Passado recentemente momentos de celebrações, de encontros com familiares, com amigos, com colegas, enfim com os grupos que pertencemos e formamos, fica mais viva e evidente a ideia do quanto esses grupos são fundamentais nas nossas vidas no sentido do sentimento de pertença, assim como na construção de nossa identidade. Nesse período de férias escolares, onde muitas vezes crianças e adolescentes tendem a passar muito tempo sozinhas e isoladas, trago um texto de Anna Verônica Mautner para refletir sobre a importância e a valorização das vivências compartilhadas em grupo na vida das crianças e dos adolescentes. Boa leitura!
Celebrações*
Anna Verônica Mautner
Desde que o mundo é mundo, desde sempre a humanidade organiza-se em torno da necessária rotina do dia a dia entrecortada por datas especiais. Sabemos que precisamos de dias diferentes para descanso, comemoração, alegria.

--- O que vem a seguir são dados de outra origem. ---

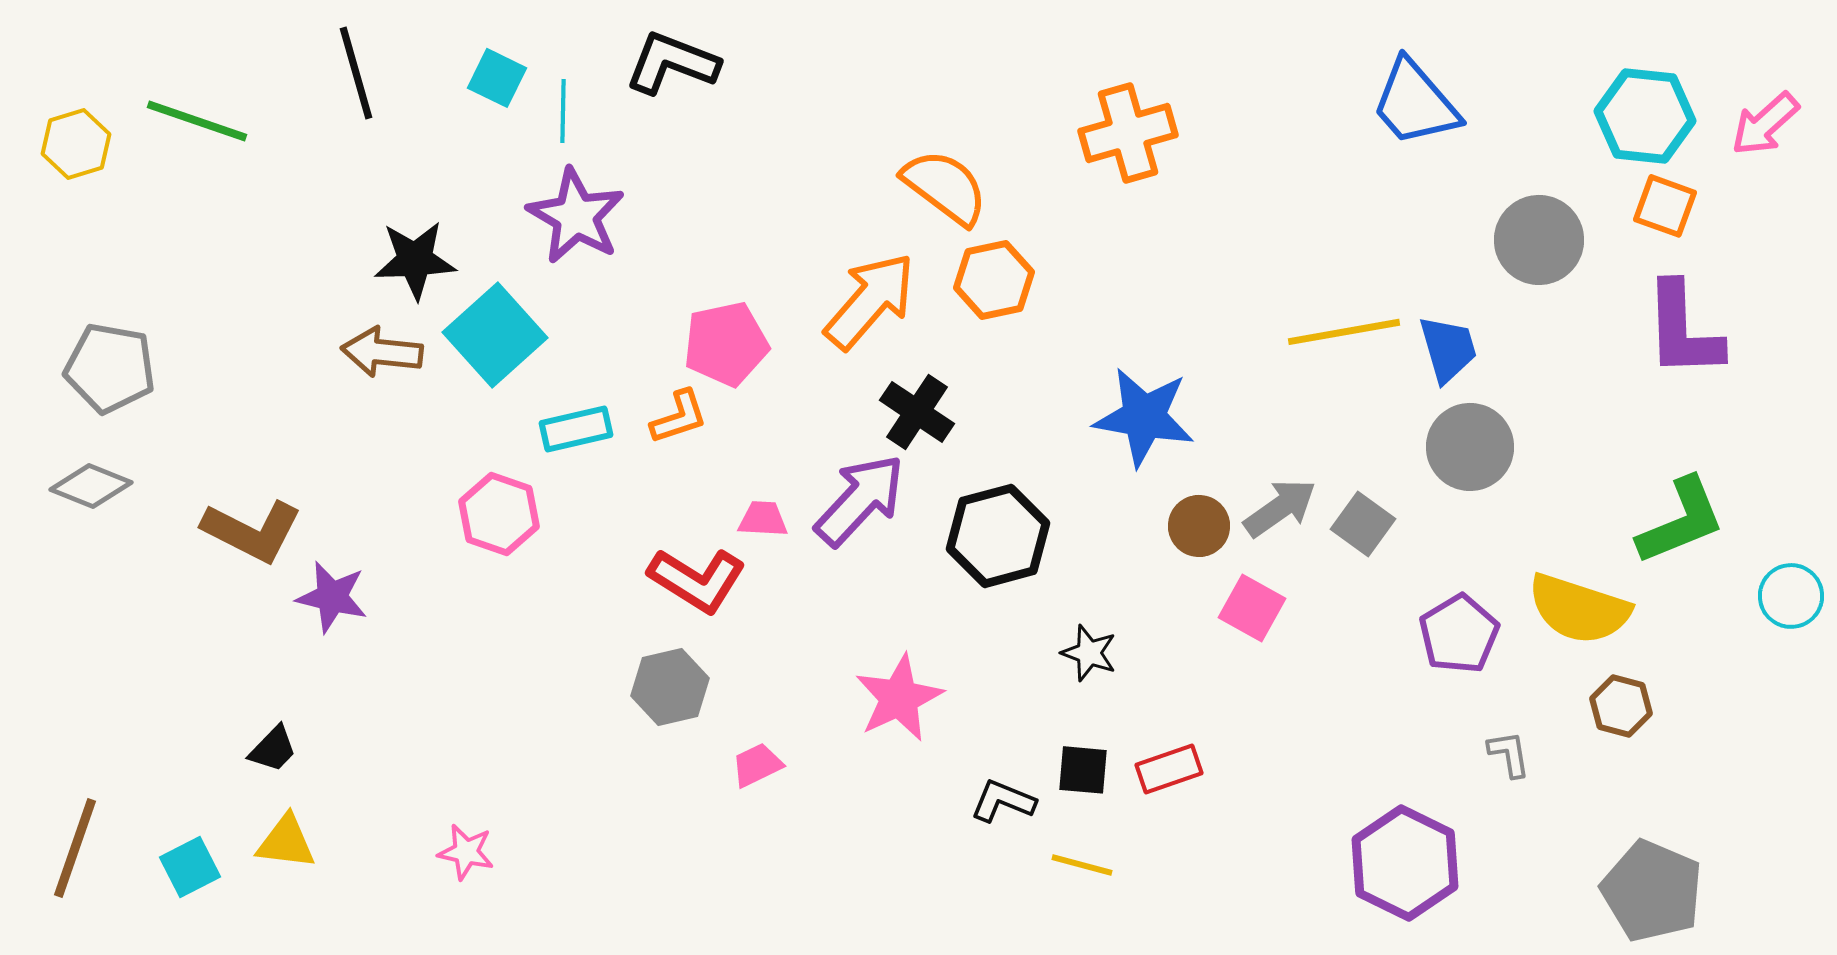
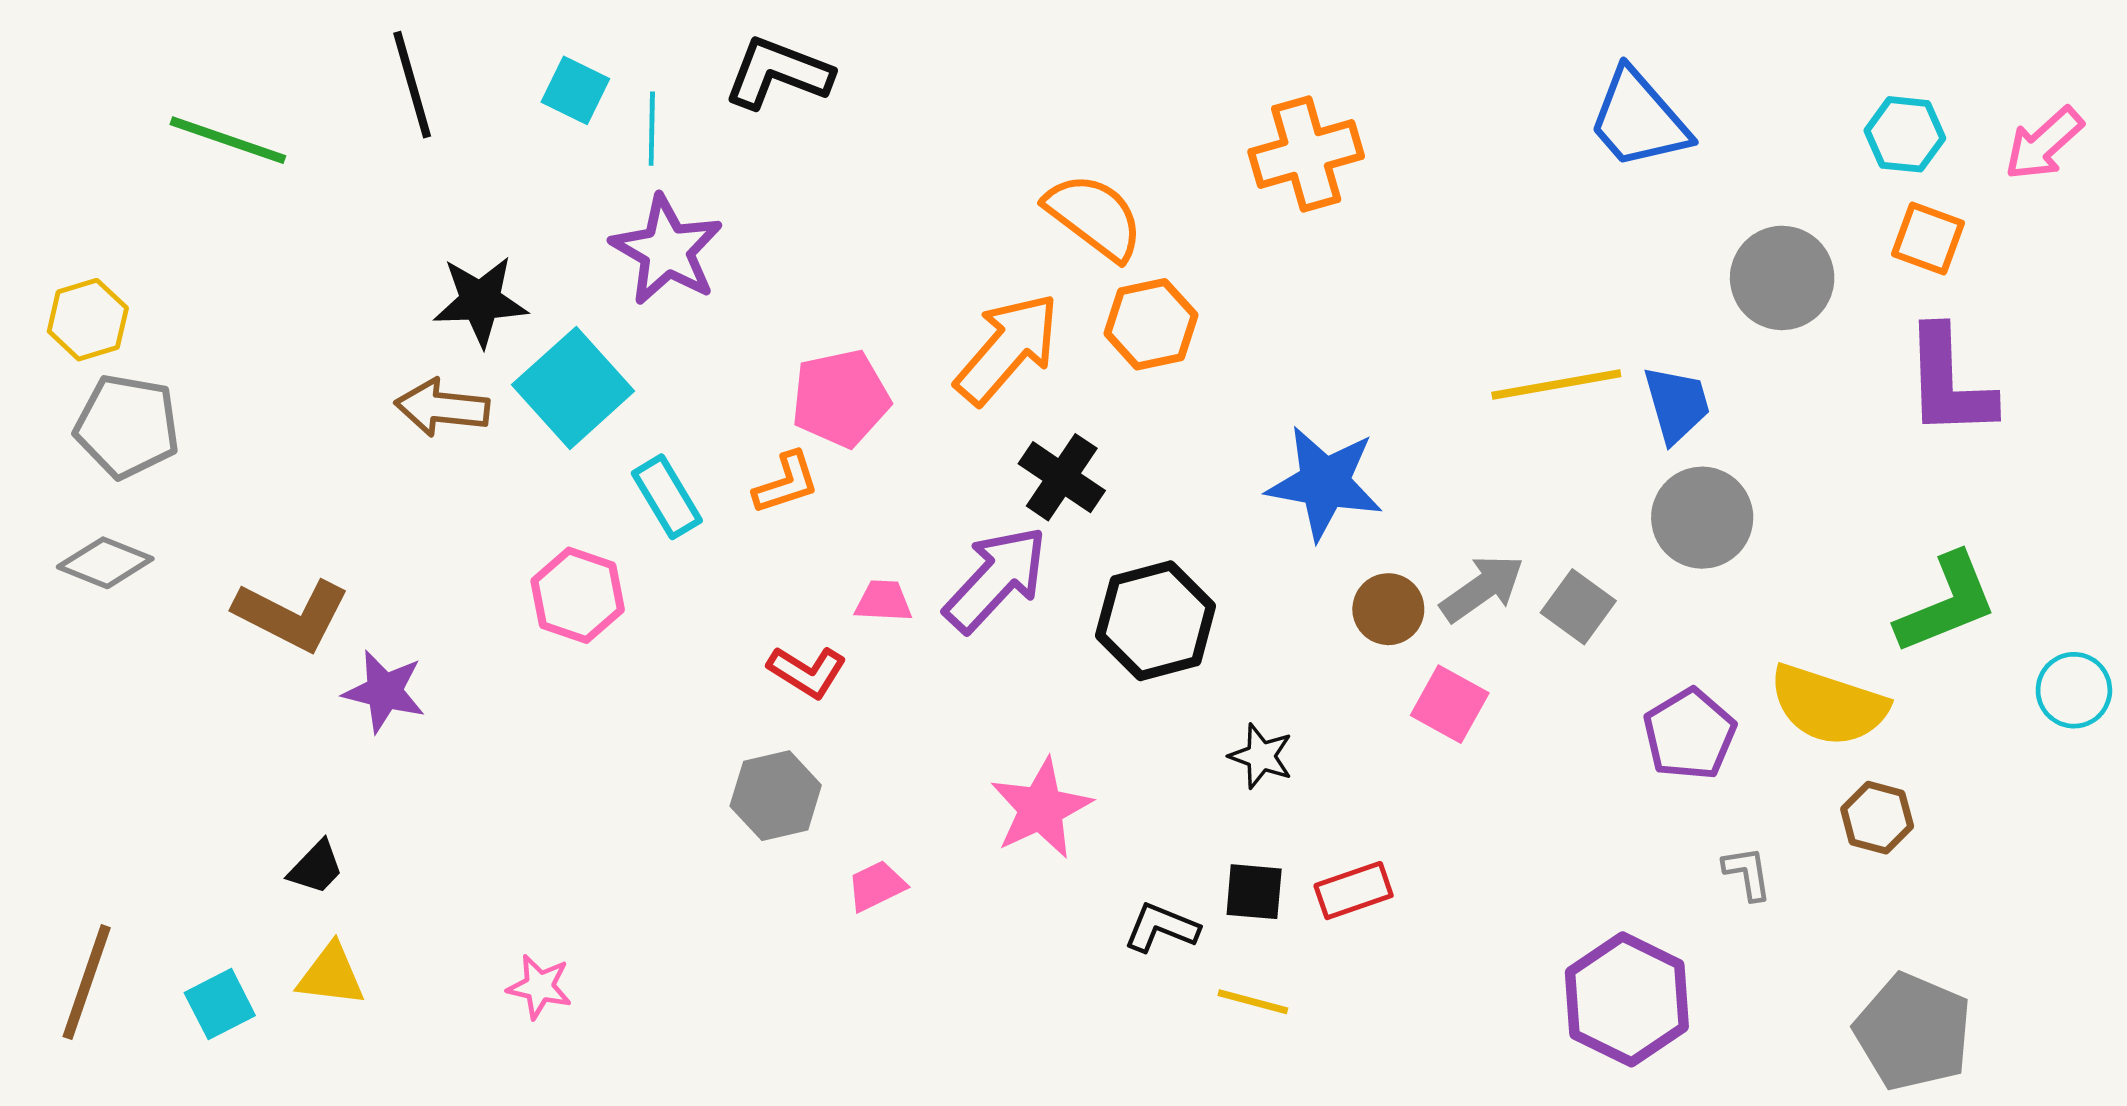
cyan hexagon: (1645, 116) -> (1905, 134), size x0.7
yellow hexagon: (76, 144) -> (88, 320), moved
cyan rectangle: (576, 429) -> (667, 497), turned 72
red L-shape: (697, 580) -> (807, 672), size x0.7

Cantar junto, caminhar junto, festejar ao mesmo tempo, na mesma época, funciona como reconfirmação de quem somos e de todas as nossas pertinências. A humanidade evoluiu, as formas de comemorar mudam, mas a necessidade de confirmação de que estamos aqui, de que existimos, não desaparece.
No 7 de Setembro, por exemplo, as solenidades cívicas confirmam a existência do Brasil tal qual é hoje, livre e soberano. Na Igreja Católica, o sacramento do crisma confirma o batizado; os aniversários confirmam nosso nascimento; nas vitórias esportivas e artísticas pelo orgulho que sentimos, confirmamos a nossa nacionalidade e regionalidade. Passeatas, carreatas, torcidas, hinos, slogans são também confirmações de pertinências. A tietagem e as torcidas organizadas são formas modernas de manifestação de comunhão com os que fizeram a mesma escolha.
Cada família também tem seus rituais, solenes ou singelos, como jeito e hora de dar presente, certas canções sisudas ou engraçadas que todos entoam juntos, pois fazem parte da história comum. A importância dos rituais é sempre trazer a tona nossa própria história, individual, grupal ou nacional. Existem leis e regras que regem a manutenção das tradições: não se pode fazer qualquer coisa que se queira com a bandeira nacional (o trato dela é definido por lei); assim também são definidos os hinos.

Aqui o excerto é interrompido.